Consequently step $r-1$ is large.
(b) $\Lambda(a_{r-1})$ cannot be less than $m-1$
Assume that
$$ \Lambda(a_{r-1})\le m-2. $$
Since $a_{r-1}$ is reached by a chain of length $r-1$,
$$ r-1 =\lambda(a_{r-1})+\Lambda(a_{r-1}) =m+\Lambda(a_{r-1}) \le 2m-2. $$
Therefore
$$ r\le 2m-1. $$
From part (a), step $r-1$ is large. Hence
$$ \lambda(n)=\lambda(a_r) =\lambda(a_{r-1})+1 =m+1. $$
Using the hypothesis of Theorem C,
$$ r=l(n)=\lambda(n)+m=(m+1)+m=2m+1. $$
This contradicts
$$ r\le 2m-1. $$
Therefore the assumption was false, and
$$ \Lambda(a_{r-1})\ge m-1. $$
Since the proof preceding this exercise had already established
$$ \Lambda(a_{r-1})\le m-1, $$
it follows that
$$ \Lambda(a_{r-1})=m-1. $$
This is the missing fact needed to complete the proof of Theorem C.
This completes the proof.
∎
Verification
For part (a), assuming step $r-1$ is small yields
$$ \lambda(a_{r-1})=\lambda(a_{r-2})=m, $$
and therefore
$$ \Lambda(a_{r-1})\le m-1. $$
Part (b) proves that no chain ending at $a_{r-1}$ can satisfy
$$ \Lambda(a_{r-1})<m-1. $$
Hence step $r-1$ cannot be small.
For part (b), the inequality
$$ \Lambda(a_{r-1})\le m-2 $$
implies
$$ r\le 2m-1, $$
while the largeness of the final step gives
$$ r=l(n)=\lambda(n)+m=(m+1)+m=2m+1. $$
The contradiction establishes
$$ \Lambda(a_{r-1})\ge m-1. $$
Together with the previously established upper bound,
$$ \Lambda(a_{r-1})=m-1. $$
Notes
The essential idea is that a chain of length
$$ l(n)=\lambda(n)+m $$
contains exactly $m$ small steps.

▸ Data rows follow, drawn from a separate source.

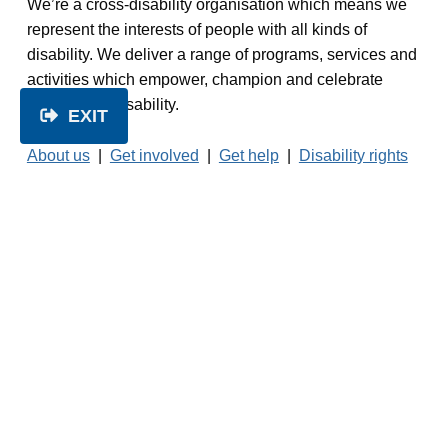
We’re a cross-disability organisation which means we
represent the interests of people with all kinds of
disability. We deliver a range of programs, services and
activities which empower, champion and celebrate
people with disability.
EXIT
About us
|
Get involved
|
Get help
|
Disability rights
|
Services
|
Resources
|
News
|
Contact us
© 2026 People with Disability Australia.
No
unauthorised reproduction of this website is
permitted.
Read our
Privacy Policy
Facebook
Twitter
LinkedIn
Instagram
1800 422 015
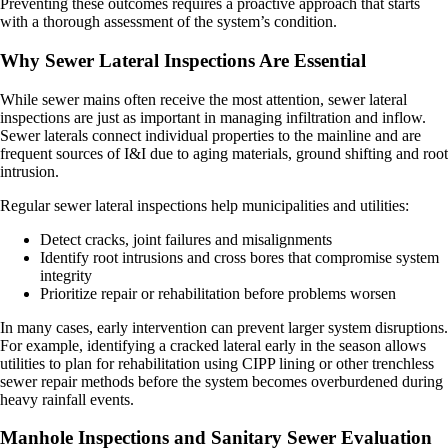
Preventing these outcomes requires a proactive approach that starts
with a thorough assessment of the system’s condition.
Why Sewer Lateral Inspections Are Essential
While sewer mains often receive the most attention, sewer lateral
inspections are just as important in managing infiltration and inflow.
Sewer laterals connect individual properties to the mainline and are
frequent sources of I&I due to aging materials, ground shifting and root
intrusion.
Regular sewer lateral inspections help municipalities and utilities:
Detect cracks, joint failures and misalignments
Identify root intrusions and cross bores that compromise system
integrity
Prioritize repair or rehabilitation before problems worsen
In many cases, early intervention can prevent larger system disruptions.
For example, identifying a cracked lateral early in the season allows
utilities to plan for rehabilitation using CIPP lining or other trenchless
sewer repair methods before the system becomes overburdened during
heavy rainfall events.
Manhole Inspections and Sanitary Sewer Evaluation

The last step must be large; otherwise too many small steps would be forced below $a_{r-1}$. Once the last step is known to be large, the count of large and small steps in the chain determines uniquely that
$$ \Lambda(a_{r-1})=m-1, $$
which completes the inductive argument in Theorem C.